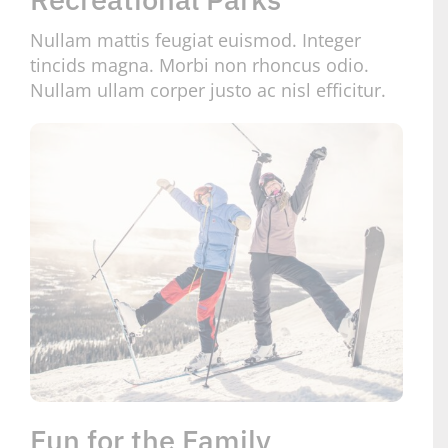
Nullam mattis feugiat euismod. Integer
tincids magna. Morbi non rhoncus odio.
Nullam ullam corper justo ac nisl efficitur.
Fun for the Family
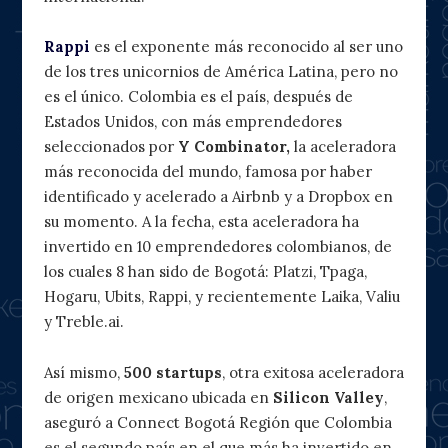
Rappi
es el exponente más reconocido al ser uno
de los tres unicornios de América Latina, pero no
es el único. Colombia es el país, después de
Estados Unidos, con más emprendedores
seleccionados por
Y Combinator,
la aceleradora
más reconocida del mundo, famosa por haber
identificado y acelerado a Airbnb y a Dropbox en
su momento. A la fecha, esta aceleradora ha
invertido en 10 emprendedores colombianos, de
los cuales 8 han sido de Bogotá: Platzi, Tpaga,
Hogaru, Ubits, Rappi, y recientemente Laika, Valiu
y Treble.ai.
Así mismo,
500 startups
, otra exitosa aceleradora
de origen mexicano ubicada en
Silicon Valley
,
aseguró a Connect Bogotá Región que Colombia
es el segundo país en el que más ha invertido en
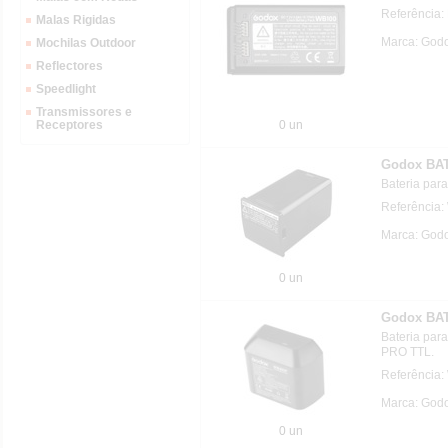
Referência
Malas Rigidas
Marca: God
Mochilas Outdoor
Reflectores
Speedlight
Transmissores e
0 un
Receptores
Godox BA
Bateria par
Referência
Marca: God
0 un
Godox BA
Bateria par
PRO TTL.
Referência
Marca: God
0 un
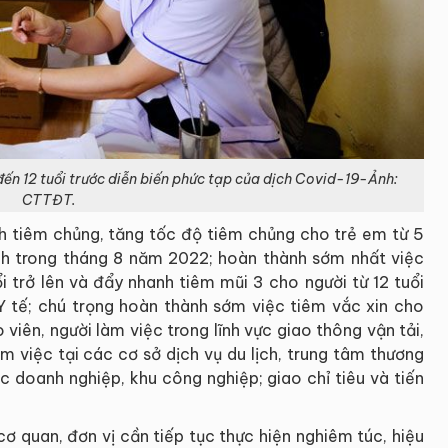
đến 12 tuổi trước diễn biến phức tạp của dịch Covid-19-Ảnh:
CTTĐT.
 tiêm chủng, tăng tốc độ tiêm chủng cho trẻ em từ 5
nh trong tháng 8 năm 2022; hoàn thành sớm nhất việc
i trở lên và đẩy nhanh tiêm mũi 3 cho người từ 12 tuổi
Y tế; chú trọng hoàn thành sớm việc tiêm vắc xin cho
 viên, người làm việc trong lĩnh vực giao thông vận tải,
àm việc tại các cơ sở dịch vụ du lịch, trung tâm thương
ác doanh nghiệp, khu công nghiệp; giao chỉ tiêu và tiến
ơ quan, đơn vị cần tiếp tục thực hiện nghiêm túc, hiệu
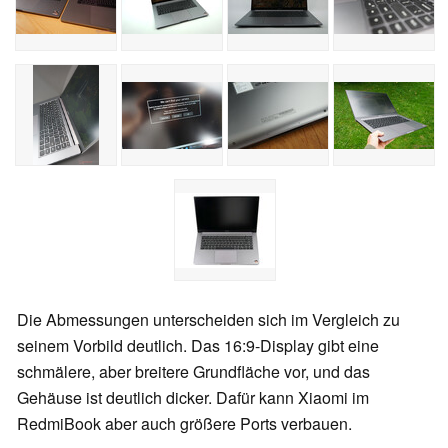
Die Abmessungen unterscheiden sich im Vergleich zu
seinem Vorbild deutlich. Das 16:9-Display gibt eine
schmälere, aber breitere Grundfläche vor, und das
Gehäuse ist deutlich dicker. Dafür kann Xiaomi im
RedmiBook aber auch größere Ports verbauen.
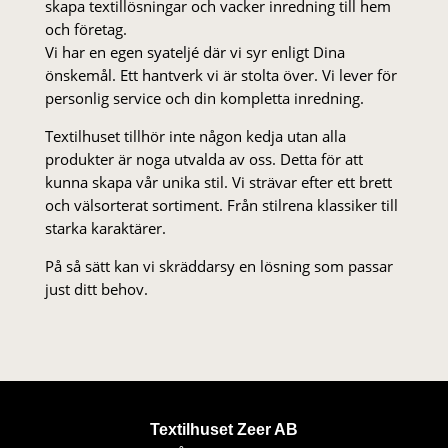
skapa textillösningar och vacker inredning till hem
och företag.
Vi har en egen syateljé där vi syr enligt Dina
önskemål. Ett hantverk vi är stolta över. Vi lever för
personlig service och din kompletta inredning.
Textilhuset tillhör inte någon kedja utan alla
produkter är noga utvalda av oss. Detta för att
kunna skapa vår unika stil. Vi strä­var efter ett brett
och välsorterat sor­ti­ment. Från stil­rena klas­siker till
starka karaktärer.
På så sätt kan vi skräddarsy en lösning som passar
just ditt behov.
Textilhuset Zeer AB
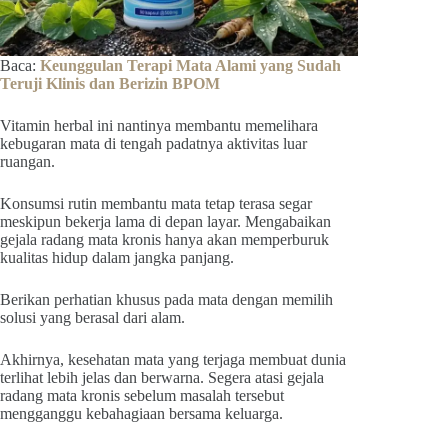
Baca:
Keunggulan Terapi Mata Alami yang Sudah
Teruji Klinis dan Berizin BPOM
Vitamin herbal ini nantinya membantu memelihara
kebugaran mata di tengah padatnya aktivitas luar
ruangan.
Konsumsi rutin membantu mata tetap terasa segar
meskipun bekerja lama di depan layar. Mengabaikan
gejala radang mata kronis hanya akan memperburuk
kualitas hidup dalam jangka panjang.
Berikan perhatian khusus pada mata dengan memilih
solusi yang berasal dari alam.
Akhirnya, kesehatan mata yang terjaga membuat dunia
terlihat lebih jelas dan berwarna. Segera atasi gejala
radang mata kronis sebelum masalah tersebut
mengganggu kebahagiaan bersama keluarga.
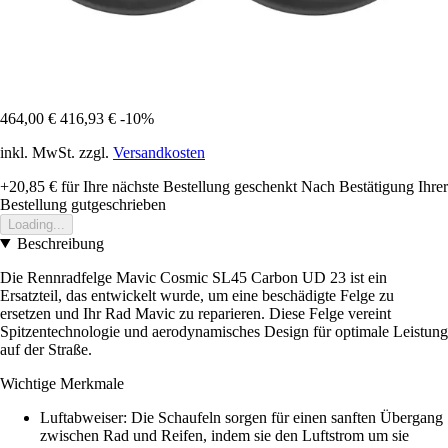
464,00 €
416,93 €
-10%
inkl. MwSt. zzgl.
Versandkosten
+20,85 €
für Ihre nächste Bestellung geschenkt
Nach Bestätigung Ihrer
Bestellung gutgeschrieben
Loading...
Beschreibung
Die Rennradfelge Mavic Cosmic SL45 Carbon UD 23 ist ein
Ersatzteil, das entwickelt wurde, um eine beschädigte Felge zu
ersetzen und Ihr Rad Mavic zu reparieren. Diese Felge vereint
Spitzentechnologie und aerodynamisches Design für optimale Leistung
auf der Straße.
Wichtige Merkmale
Luftabweiser: Die Schaufeln sorgen für einen sanften Übergang
zwischen Rad und Reifen, indem sie den Luftstrom um sie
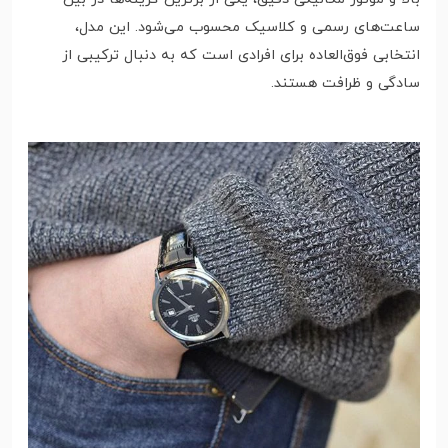
ساعت‌های رسمی و کلاسیک محسوب می‌شود. این مدل،
انتخابی فوق‌العاده برای افرادی است که به دنبال ترکیبی از
سادگی و ظرافت هستند.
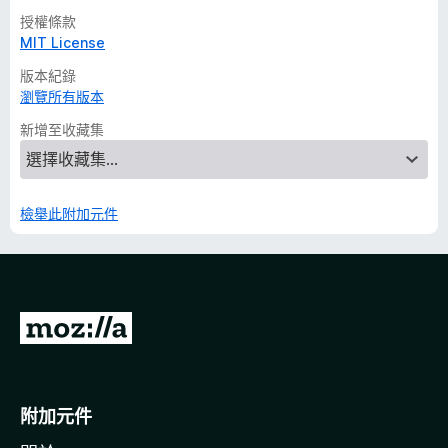
授權條款
MIT License
版本紀錄
瀏覽所有版本
新增至收藏集
檢舉此附加元件
前
往
M
o
附加元件
z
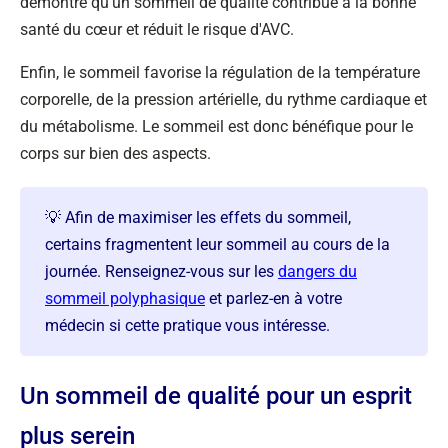
démontré qu'un sommeil de qualité contribue à la bonne
santé du cœur et réduit le risque d'AVC.
Enfin, le sommeil favorise la régulation de la température
corporelle, de la pression artérielle, du rythme cardiaque et
du métabolisme. Le sommeil est donc bénéfique pour le
corps sur bien des aspects.
💡 Afin de maximiser les effets du sommeil,
certains fragmentent leur sommeil au cours de la
journée. Renseignez-vous sur les
dangers du
sommeil polyphasique
et parlez-en à votre
médecin si cette pratique vous intéresse.
Un sommeil de qualité pour un esprit
plus serein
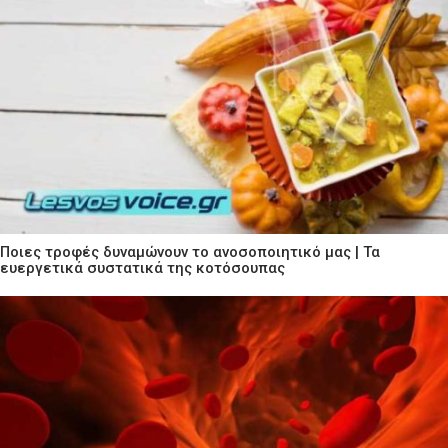
Ποιες τροφές δυναμώνουν το ανοσοποιητικό μας | Τα
ευεργετικά συστατικά της κοτόσουπας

****************

What is expected:
Where a line above holds the string "deutlich", show that line.

Answer section:
seinem Vorbild deutlich. Das 16:9-Display gibt eine
Gehäuse ist deutlich dicker. Dafür kann Xiaomi im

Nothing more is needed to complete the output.